Добавить в цитаты Настройки чтения

Страница 29 из 56



— Зенд, — назвался второй. И добавил: — За Гималаями у меня другое имя — Джаланлар.

Голос его был певучим, взгляд — серьезным и проницательным. «Р» своего индусского имени он произносил как английское или церебральное «r».

— Значит, у вас две профессии? — обратился ко мне тот, кто назвал себя Сергеем.

— Две основные, — усмехнулся я. — У меня их значительно больше. В наше время понятие профессии перестало быть характерным для некоторых людей. Они кидаются от одной профессии к другой, ища себе дело и по душе, и по плечу. Я — из их числа…

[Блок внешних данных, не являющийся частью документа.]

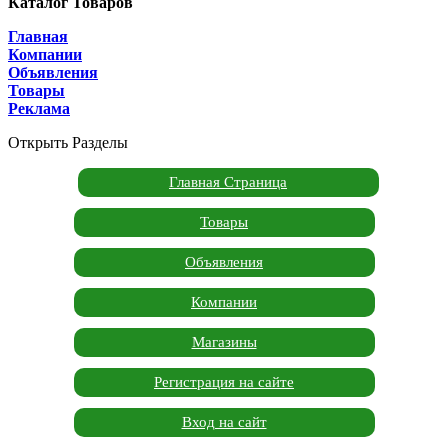
Каталог Товаров
Главная
Компании
Объявления
Товары
Реклама
Открыть Разделы
Главная Страница
Товары
Объявления
Компании
Магазины
Регистрация на сайте
Вход на сайт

— Следовательно, вы — полиспециалист. Это-то и хорошо.

— Почему?

— Разве не так? — отвечал Сергей. — Полиспециалист избавлен от опасности замкнуться в узком колодце одной профессии. Он лучше других подготовлен к разностороннему восприятию мира. Специализация — однобокое развитие сознания. Разнообразие знаний предопределяет стремление делать многое и в разных сферах. А это ускоряет эволюцию и человека, и общества. Впрочем, в книгах и журналах, издаваемых у вас, об этом писали немало.

— Видимо, вам известно господствующее у нас мнение: человек должен быть глубоким специалистом в одной области и более или менее уметь разбираться в остальных, — возразил я.

— Не следует быть поверхностным ни в одной сфере знания, которая привлекла вас, — ответил Сергей. — Всюду умейте взять для себя основное, отбросив горы шелухи, формалистических понятий, отживших традиций.

— Человеку земной расы это пока нелегко, — вступил в разговор Зенд.

— Да, — согласился Сергей. — Им надо больше доверять интуиции, освобождаться от тирании во многом слепого интеллекта…

Так, беседуя, мы брели вдоль ручья, и я все больше ощущал какую-то странную связь с незнакомцами. Они властно располагали к себе. Их речь, интонации, их ясные, открытые лица, приветливые глубокие глаза — все говорило о том, что они не обманывали, назвав себя теми, о ком мы привыкли думать и говорить как о пришельцах из космоса. Я шел среди них и никак не мог отделаться от мысли, которая все еще казалась мне безумной: вот рядом со мной — эти существа, о которых люди говорят и спорят так много. Существа из иной вселенной… С виду они почти совсем как мы. И все-таки чувствовалось в них что-то особенное, трудно определимое, что делало их непохожими на земных людей.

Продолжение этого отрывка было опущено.